Christ Our Great High Priest


 The correct understanding of the ministration in the heavenly sanctuary is the foundation of our faith.   

     The earthly sanctuary was built by Moses according to the pattern shown him in the mount. It was "a figure for the time then present, in which were offered both gifts and sacrifices;" its two holy places were "patterns of things in the heavens;" Christ, our great High Priest, is "a minister of the sanctuary, and of the true tabernacle, which the Lord pitched, and not man." Hebrews 9:9, 23; 8:2. As in vision the apostle John was granted a view of the temple of God in heaven, he beheld there "seven lamps of fire burning before the throne."   

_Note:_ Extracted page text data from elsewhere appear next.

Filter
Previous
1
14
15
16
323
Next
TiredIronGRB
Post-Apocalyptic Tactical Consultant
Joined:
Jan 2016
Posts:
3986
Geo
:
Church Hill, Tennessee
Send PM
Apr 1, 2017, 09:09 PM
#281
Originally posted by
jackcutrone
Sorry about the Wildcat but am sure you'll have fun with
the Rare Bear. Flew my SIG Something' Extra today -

     Here the prophet was permitted to behold the first apartment of the sanctuary in heaven; and he saw there the "seven lamps of fire" and the "golden altar" represented by the golden candlestick and the altar of incense in the sanctuary on earth. Again, "the temple of God was opened" Revelation 11:19, and he looked within the inner veil, upon the holy of holies. Here he beheld "the ark of His testament" Revelation 11:19, represented by the sacred chest constructed by Moses to contain the law of God.      

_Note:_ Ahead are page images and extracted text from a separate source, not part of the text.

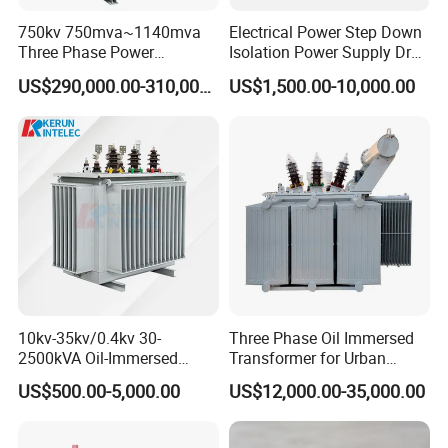
750kv 750mva~1140mva
Electrical Power Step Down
Three Phase Power
Isolation Power Supply Dry
Transformer High Voltage
Type & Oil Immersed
US$290,000.00-310,000.00
US$1,500.00-10,000.00
Power Transformer Factory
Transformer
Oil-Immersed Single-Phase
Double-Winding Power
Transformer
10kv-35kv/0.4kv 30-
Three Phase Oil Immersed
2500kVA Oil-Immersed
Transformer for Urban
Hermetically Sealed Three 3
Transit Traction Power
US$500.00-5,000.00
US$12,000.00-35,000.00
Phase Power Distribution
Supply Systems
Transformer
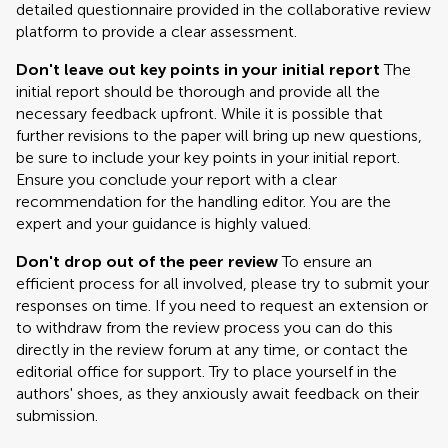
detailed questionnaire provided in the collaborative review
platform to provide a clear assessment.
Don't leave out key points in your initial report
The
initial report should be thorough and provide all the
necessary feedback upfront. While it is possible that
further revisions to the paper will bring up new questions,
be sure to include your key points in your initial report.
Ensure you conclude your report with a clear
recommendation for the handling editor. You are the
expert and your guidance is highly valued.
Don't drop out of the peer review
To ensure an
efficient process for all involved, please try to submit your
responses on time. If you need to request an extension or
to withdraw from the review process you can do this
directly in the review forum at any time, or contact the
editorial office for support. Try to place yourself in the
authors' shoes, as they anxiously await feedback on their
submission.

     John says that he saw the sanctuary in heaven. That sanctuary, in which Jesus ministers in our behalf, is the great original, of which the sanctuary built by Moses was a copy.   

     The heavenly temple, the abiding place of the King of kings, where "thousand thousands ministered unto Him, and ten thousand times ten thousand stood before Him" Daniel 7:10, that temple filled with the glory of the eternal throne, where seraphim, its shining guardians, veil their faces in adoration—no earthly structure could represent its vastness and its glory. Yet important truths concerning the heavenly sanctuary and the great work there carried forward for man's redemption were to be taught by the earthly sanctuary and its services.   

     After His ascension, our Saviour was to begin His work as our High Priest. Says Paul, "Christ is not entered into the holy places made with hands, which are the figures of the true; but into heaven itself, now to appear in the presence of God for us." Hebrews 9:24. As Christ's ministration was to consist of two great divisions, each occupying a period of time and having a distinctive place in the heavenly sanctuary, so the typical ministration consisted of two divisions, the daily and the yearly service, and to each a department of the tabernacle was devoted.   

     As Christ at His ascension appeared in the presence of God to plead

His blood in behalf of penitent believers, so the priest in the daily ministration sprinkled the blood of the sacrifice in the holy place in the sinner's behalf.   

     The blood of Christ, while it was to release the repentant sinner from the condemnation of the law, was not to cancel the sin; it would stand on record in the sanctuary until the final atonement; so in the type the blood of the sin offering removed the sin from the penitent, but it rested in the sanctuary until the day of atonement.